There’s no standing allegation by U.S. officials that the Russians (or anyone else) “hacked” into our elections system or altered vote counts.
So what are the allegations and facts as we know them?The FBI and DHS released a brief joint report Thursday describing “Russian Malicious Cyber Activity.” It doesn’t include forensic proof of Russian government involvement in hacking efforts, but the administration is rushing a detailed, classified report to be delivered, at President Obama’s request, prior to President Trump taking office January 20.
The joint report can be summarized this way:
- The U.S. believes two hacking groups tied to the Russian government are involved.
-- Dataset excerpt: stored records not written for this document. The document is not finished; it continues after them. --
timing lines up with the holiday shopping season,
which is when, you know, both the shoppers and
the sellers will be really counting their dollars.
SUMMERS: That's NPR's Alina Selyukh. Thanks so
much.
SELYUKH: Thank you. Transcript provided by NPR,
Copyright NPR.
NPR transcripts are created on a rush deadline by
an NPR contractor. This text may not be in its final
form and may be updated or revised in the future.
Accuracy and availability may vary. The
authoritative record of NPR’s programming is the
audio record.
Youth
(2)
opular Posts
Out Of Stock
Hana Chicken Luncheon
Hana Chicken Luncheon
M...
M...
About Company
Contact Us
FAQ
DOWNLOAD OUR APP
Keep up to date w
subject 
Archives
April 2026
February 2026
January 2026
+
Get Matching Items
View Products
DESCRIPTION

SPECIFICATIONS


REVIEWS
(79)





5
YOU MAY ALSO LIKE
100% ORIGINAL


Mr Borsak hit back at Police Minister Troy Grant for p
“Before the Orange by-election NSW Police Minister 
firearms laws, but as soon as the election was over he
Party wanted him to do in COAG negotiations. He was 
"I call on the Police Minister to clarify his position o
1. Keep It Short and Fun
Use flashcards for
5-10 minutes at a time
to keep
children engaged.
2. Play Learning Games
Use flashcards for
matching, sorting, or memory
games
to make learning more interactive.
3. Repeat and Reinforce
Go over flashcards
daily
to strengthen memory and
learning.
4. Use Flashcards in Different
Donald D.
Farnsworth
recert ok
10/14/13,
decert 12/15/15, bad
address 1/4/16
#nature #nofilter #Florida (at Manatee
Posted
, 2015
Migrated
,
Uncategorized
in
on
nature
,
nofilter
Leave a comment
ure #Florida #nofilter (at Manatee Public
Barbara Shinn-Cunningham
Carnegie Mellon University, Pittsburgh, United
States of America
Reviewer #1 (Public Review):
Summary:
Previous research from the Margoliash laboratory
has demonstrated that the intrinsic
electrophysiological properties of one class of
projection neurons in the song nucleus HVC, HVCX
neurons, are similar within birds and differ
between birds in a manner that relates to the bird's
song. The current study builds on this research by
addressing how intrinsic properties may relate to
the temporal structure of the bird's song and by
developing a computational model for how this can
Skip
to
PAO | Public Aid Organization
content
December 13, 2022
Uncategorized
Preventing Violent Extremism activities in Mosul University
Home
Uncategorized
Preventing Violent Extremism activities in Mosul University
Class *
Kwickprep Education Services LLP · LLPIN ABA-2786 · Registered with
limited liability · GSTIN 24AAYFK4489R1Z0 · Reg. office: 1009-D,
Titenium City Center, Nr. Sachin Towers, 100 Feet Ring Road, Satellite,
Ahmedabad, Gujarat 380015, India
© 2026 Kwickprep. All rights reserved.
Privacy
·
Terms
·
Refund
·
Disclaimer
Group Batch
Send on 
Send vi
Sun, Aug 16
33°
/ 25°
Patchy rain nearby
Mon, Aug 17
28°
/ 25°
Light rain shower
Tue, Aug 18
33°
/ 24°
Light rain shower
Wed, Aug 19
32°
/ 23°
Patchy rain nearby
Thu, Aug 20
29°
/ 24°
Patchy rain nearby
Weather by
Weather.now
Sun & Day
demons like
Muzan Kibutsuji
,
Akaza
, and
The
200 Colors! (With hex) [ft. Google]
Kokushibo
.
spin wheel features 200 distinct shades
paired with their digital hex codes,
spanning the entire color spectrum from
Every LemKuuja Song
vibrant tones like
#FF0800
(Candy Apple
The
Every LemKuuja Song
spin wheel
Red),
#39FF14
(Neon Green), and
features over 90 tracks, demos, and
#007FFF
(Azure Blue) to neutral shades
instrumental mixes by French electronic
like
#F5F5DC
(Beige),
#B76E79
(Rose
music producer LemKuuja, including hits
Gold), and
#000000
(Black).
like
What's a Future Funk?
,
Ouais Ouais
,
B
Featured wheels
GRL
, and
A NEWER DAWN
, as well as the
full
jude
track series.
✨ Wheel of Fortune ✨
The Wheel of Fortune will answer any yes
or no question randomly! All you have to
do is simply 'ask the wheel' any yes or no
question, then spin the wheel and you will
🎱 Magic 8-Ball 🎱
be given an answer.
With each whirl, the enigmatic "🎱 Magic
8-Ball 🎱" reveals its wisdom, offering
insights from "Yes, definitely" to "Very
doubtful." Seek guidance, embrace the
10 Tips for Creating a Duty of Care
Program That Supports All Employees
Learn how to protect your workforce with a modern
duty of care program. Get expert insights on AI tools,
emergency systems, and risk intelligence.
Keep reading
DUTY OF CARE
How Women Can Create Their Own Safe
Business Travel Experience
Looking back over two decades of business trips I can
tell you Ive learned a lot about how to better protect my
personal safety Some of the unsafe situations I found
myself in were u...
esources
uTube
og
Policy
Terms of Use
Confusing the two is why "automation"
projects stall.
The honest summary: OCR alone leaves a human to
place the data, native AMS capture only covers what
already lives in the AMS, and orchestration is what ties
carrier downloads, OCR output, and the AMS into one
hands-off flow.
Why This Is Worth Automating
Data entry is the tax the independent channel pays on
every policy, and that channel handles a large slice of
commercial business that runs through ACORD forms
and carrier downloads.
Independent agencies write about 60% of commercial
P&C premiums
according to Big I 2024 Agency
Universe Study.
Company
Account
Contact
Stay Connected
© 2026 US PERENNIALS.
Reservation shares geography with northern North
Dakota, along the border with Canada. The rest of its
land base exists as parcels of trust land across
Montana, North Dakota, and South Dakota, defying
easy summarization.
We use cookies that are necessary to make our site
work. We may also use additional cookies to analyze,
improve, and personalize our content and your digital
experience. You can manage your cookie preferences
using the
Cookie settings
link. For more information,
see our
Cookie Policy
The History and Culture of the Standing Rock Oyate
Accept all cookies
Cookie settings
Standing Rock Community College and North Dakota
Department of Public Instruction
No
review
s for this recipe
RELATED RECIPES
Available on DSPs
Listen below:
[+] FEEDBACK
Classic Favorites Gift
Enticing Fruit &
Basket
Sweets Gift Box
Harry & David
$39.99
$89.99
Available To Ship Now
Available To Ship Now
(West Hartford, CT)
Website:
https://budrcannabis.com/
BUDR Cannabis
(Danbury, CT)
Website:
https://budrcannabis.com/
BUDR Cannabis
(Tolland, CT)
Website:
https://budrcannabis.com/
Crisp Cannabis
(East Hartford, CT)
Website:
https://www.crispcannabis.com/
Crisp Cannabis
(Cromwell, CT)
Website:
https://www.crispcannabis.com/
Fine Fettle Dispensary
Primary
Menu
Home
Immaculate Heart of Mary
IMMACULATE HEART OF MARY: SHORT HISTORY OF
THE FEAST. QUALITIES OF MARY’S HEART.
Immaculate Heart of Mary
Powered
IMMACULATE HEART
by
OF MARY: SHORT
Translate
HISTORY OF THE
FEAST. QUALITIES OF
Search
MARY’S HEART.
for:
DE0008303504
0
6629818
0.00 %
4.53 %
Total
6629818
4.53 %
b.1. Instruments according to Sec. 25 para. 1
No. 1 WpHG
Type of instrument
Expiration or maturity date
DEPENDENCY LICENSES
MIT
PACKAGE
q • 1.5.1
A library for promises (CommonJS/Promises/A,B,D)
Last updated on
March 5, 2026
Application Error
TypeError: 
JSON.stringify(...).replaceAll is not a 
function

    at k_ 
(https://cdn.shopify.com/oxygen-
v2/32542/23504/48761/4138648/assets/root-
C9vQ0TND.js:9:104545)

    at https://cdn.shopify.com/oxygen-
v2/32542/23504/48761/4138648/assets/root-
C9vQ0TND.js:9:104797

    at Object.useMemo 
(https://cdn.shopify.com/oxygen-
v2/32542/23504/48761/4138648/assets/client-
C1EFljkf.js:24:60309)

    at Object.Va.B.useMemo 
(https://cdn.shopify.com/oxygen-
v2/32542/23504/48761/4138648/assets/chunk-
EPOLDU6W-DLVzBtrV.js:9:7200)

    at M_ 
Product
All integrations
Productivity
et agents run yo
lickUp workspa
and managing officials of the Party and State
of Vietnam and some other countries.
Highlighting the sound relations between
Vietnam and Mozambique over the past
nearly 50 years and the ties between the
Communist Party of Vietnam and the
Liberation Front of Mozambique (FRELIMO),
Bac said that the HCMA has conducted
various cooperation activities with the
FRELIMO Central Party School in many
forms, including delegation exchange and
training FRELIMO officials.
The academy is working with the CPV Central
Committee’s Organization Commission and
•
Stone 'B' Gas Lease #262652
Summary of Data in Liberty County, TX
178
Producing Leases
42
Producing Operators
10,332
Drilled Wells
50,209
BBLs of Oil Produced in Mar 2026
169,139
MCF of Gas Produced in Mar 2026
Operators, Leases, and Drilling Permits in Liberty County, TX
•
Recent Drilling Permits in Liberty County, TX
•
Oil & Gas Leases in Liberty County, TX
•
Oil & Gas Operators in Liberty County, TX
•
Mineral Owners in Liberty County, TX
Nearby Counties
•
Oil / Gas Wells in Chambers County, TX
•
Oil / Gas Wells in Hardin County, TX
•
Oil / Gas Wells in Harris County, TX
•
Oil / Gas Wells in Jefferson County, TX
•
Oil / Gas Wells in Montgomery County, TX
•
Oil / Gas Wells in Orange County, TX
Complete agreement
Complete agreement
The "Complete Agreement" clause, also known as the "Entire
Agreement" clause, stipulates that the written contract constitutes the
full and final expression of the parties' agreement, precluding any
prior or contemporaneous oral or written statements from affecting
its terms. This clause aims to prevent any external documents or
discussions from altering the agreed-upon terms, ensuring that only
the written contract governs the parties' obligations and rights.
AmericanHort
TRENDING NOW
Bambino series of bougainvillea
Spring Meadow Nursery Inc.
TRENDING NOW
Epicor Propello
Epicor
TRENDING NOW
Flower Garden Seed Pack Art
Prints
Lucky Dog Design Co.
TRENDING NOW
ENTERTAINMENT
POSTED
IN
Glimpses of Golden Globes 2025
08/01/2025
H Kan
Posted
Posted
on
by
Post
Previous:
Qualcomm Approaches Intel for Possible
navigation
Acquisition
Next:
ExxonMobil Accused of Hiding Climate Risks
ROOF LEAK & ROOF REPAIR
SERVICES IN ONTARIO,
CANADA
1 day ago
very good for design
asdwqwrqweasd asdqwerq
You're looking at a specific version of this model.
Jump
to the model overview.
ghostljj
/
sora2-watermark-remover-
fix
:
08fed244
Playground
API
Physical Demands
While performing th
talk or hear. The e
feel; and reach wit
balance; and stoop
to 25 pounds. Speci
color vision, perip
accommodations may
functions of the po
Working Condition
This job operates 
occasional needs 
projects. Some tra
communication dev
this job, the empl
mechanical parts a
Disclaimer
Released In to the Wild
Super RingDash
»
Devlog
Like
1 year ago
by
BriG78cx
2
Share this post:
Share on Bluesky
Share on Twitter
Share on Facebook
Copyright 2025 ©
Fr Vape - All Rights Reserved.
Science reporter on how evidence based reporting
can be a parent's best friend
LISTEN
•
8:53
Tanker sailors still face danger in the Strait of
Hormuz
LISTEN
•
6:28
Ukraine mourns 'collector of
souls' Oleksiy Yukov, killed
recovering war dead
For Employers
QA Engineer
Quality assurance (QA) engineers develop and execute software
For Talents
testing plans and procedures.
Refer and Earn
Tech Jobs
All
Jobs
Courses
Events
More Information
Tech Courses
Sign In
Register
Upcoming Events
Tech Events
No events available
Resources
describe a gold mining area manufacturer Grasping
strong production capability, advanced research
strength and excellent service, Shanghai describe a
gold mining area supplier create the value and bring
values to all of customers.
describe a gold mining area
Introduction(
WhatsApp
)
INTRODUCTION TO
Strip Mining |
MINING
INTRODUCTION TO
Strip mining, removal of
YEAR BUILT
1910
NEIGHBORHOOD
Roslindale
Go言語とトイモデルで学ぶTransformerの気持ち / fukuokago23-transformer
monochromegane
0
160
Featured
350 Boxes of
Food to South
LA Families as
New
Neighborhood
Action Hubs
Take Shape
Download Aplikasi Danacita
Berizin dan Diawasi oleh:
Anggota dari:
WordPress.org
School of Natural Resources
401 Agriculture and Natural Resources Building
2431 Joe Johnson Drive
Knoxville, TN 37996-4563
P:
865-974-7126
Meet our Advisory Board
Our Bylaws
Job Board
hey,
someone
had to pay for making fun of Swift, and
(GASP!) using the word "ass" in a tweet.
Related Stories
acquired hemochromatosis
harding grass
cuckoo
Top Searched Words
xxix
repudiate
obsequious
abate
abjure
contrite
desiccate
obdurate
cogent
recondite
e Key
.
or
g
- The U.S. has nicknamed the hacking groups “APT28” or “Fancy Bear,” and “APT29” or “Cozy Bear.” APT stands for “Advanced Persistent Threat.”
- The U.S. believes the GRU, Russia’s military service, is behind APT28.
- The U.S. believes the FSB, Russia’s counterintelligence agency headquartered in the building of the former KGB, is behind APT29.
- The U.S. believes the groups accessed “a political party” by sending emails that tricked users into clicking links that planted malware or directed them to Russian servers.
- The U.S. believes APT29 entered into “the party’s systems” in summer 2015, and APT28 in spring 2016.
- The U.S. believes APT28 provided the stolen emails to WikiLeaks, which WikiLeaks denies.